India’s OpenOffice & Open Source Rollout Continues
ZDNet UK reports, in Indian OpenOffice Rollout Picks up Pace, that the government has distributed nearly half a million CDs of open source software throughout the country.
“Open source groups are helping the Indian government meet its target of creating open source CDs in all official Indian languages by February 2006.
The open source applications included on the CDs, such as the Firefox browser and the OpenOffice.org productivity suite, have already been translated into five Indian languages — Tamil, Hindi, Telugu, Punjabi and Urdu…”
“If one person gets the CD, the whole community or [company] department gets the CD,” said Raman. “There are so many channels that people can get it from — the Internet, their friends, from magazines — that we don’t know how many people have access to it.”

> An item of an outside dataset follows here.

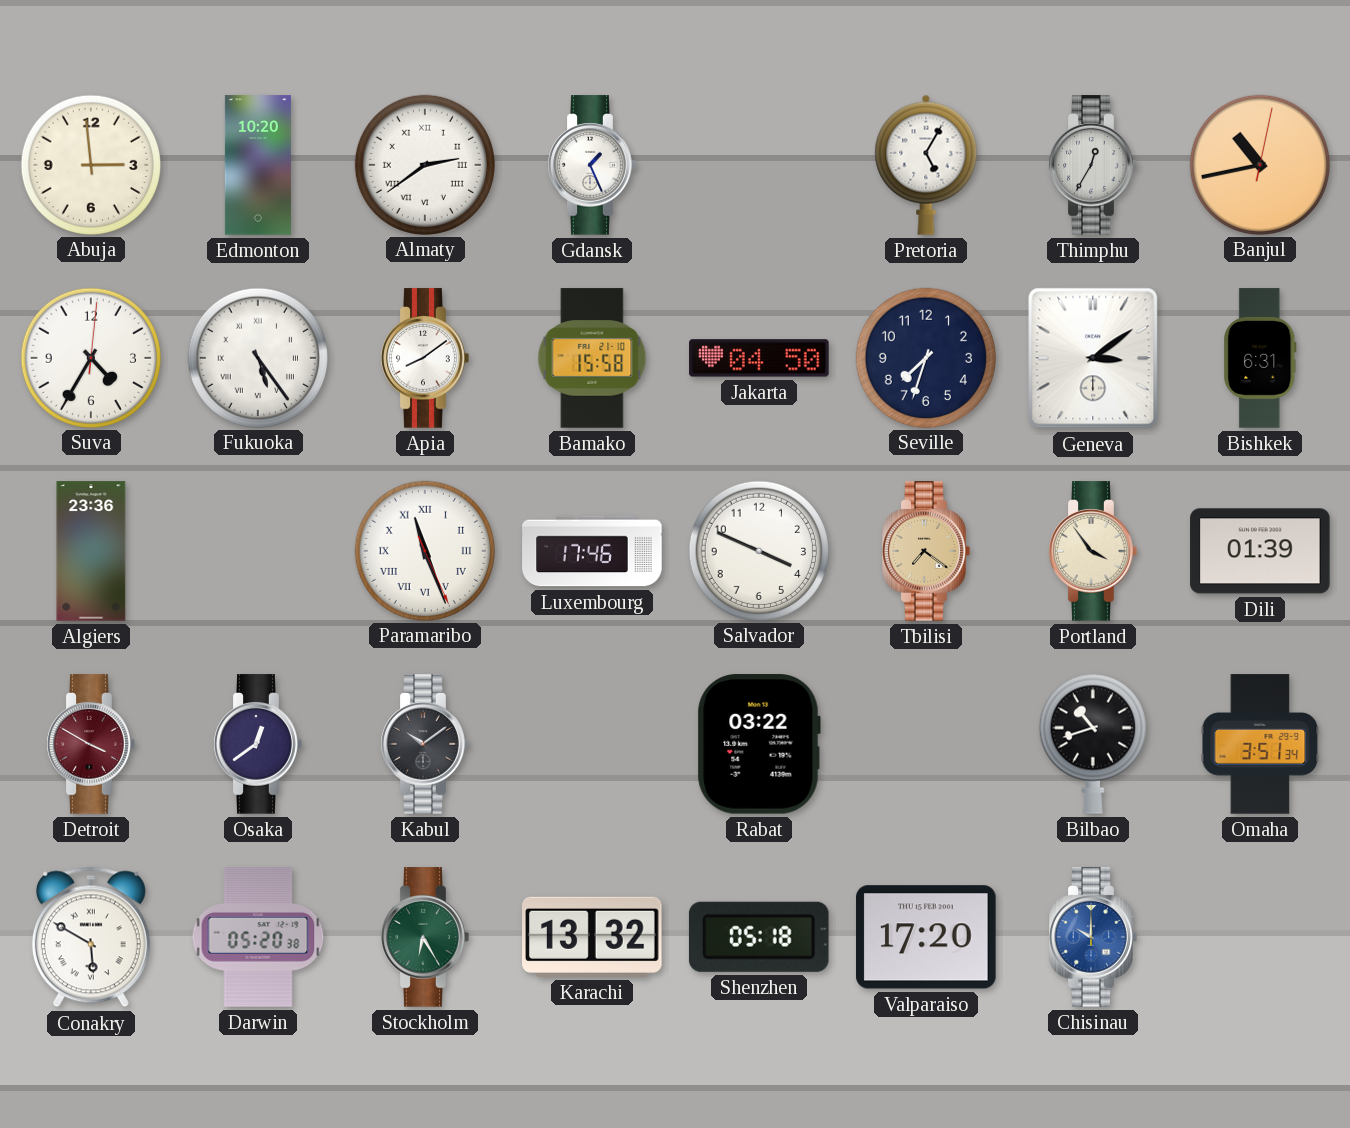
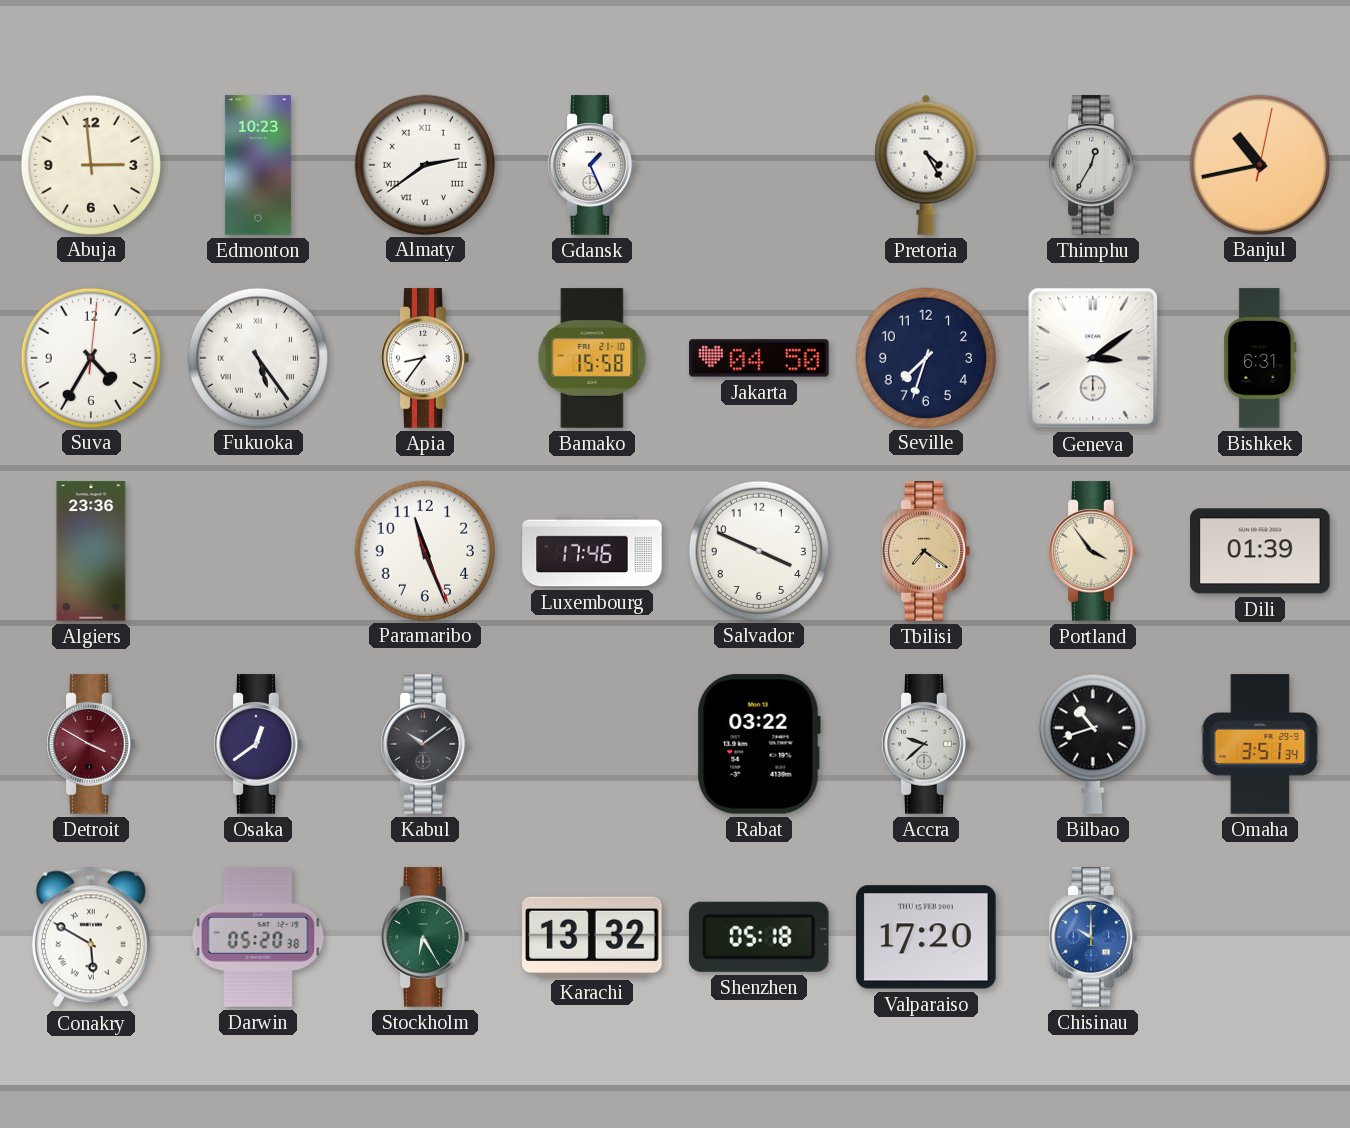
Edmonton: 10:20 -> 10:23
Pretoria: 5:05 -> 4:25
Apia: 8:09 -> 8:36
Paramaribo numerals: Roman -> Arabic
Accra: none -> 9:38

You’re thinking that the next step is to distribute open source via OEM deals, right? That’s what made the current market leader dominant, and that’s why it continues to run the show–people will use whatever comes preinstalled, regardless of quality! But soon, in India, they’ll be delighted to find something good preinstalled for once.

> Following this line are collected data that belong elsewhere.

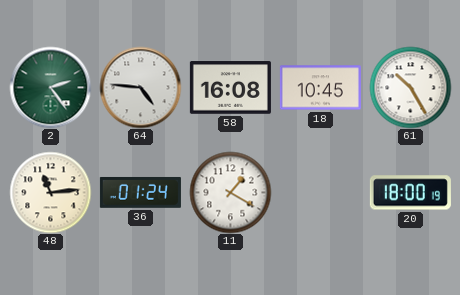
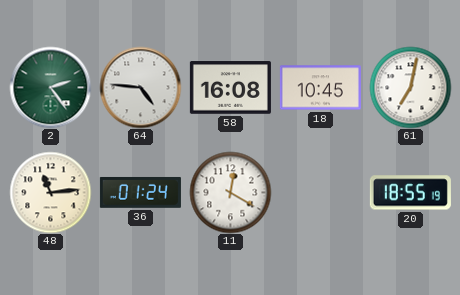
61: 10:25 -> 7:02
11: 1:20 -> 12:20
20: 18:00 -> 18:55
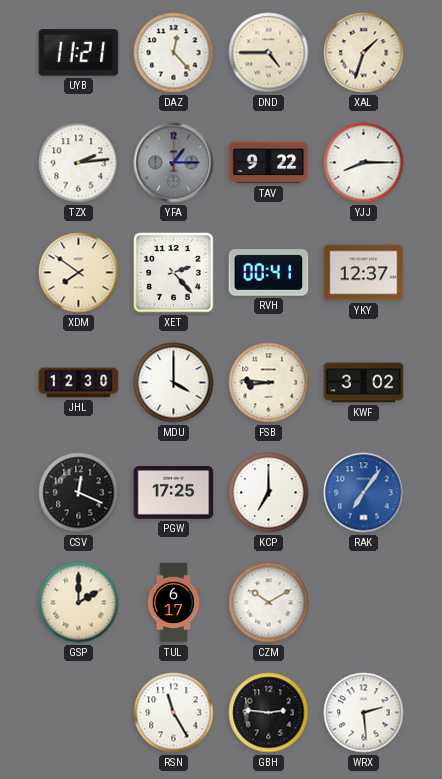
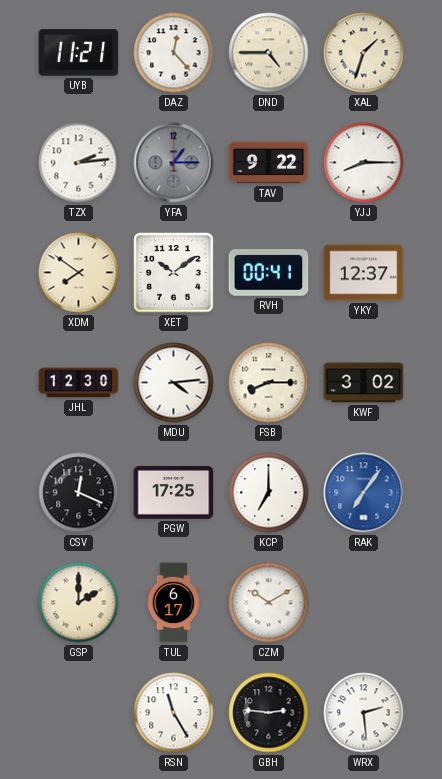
XET: 2:23 -> 10:09
MDU: 4:00 -> 4:14
FSB: 8:46 -> 8:15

ZDNet UK reports again: Open Source PCs Take a Passage to India.
I’m going to quote the majority of this brief article:
“RKVS Raman, a researcher at the Centre for Development of Advanced Computing, an organisation involved in the production of the free CDs, said on Tuesday a number of vendors, including HCL Technologies, Acer, Zenith and Sahara, will start selling computers pre-installed with localised open source software from December.
The computers will be pre-loaded with either Microsoft Windows or Linux and a number of open source products, including the OpenOffice.org productivity suite, the Firefox browser and the Columba email client, according to Raman.
“Linux is preferred by some vendors because it brings down the cost drastically,” said Raman, although he pointed out that the vendors that “insist” on installing Windows will still save costs by avoiding Microsoft Office.
The PCs will be available in three Indian languages at present — Hindi, Tamil and Telugu — although more languages will be added later. The Indian government hopes that the availability of PCs containing software in native languages will increase the adoption of PCs across India, Raman said.”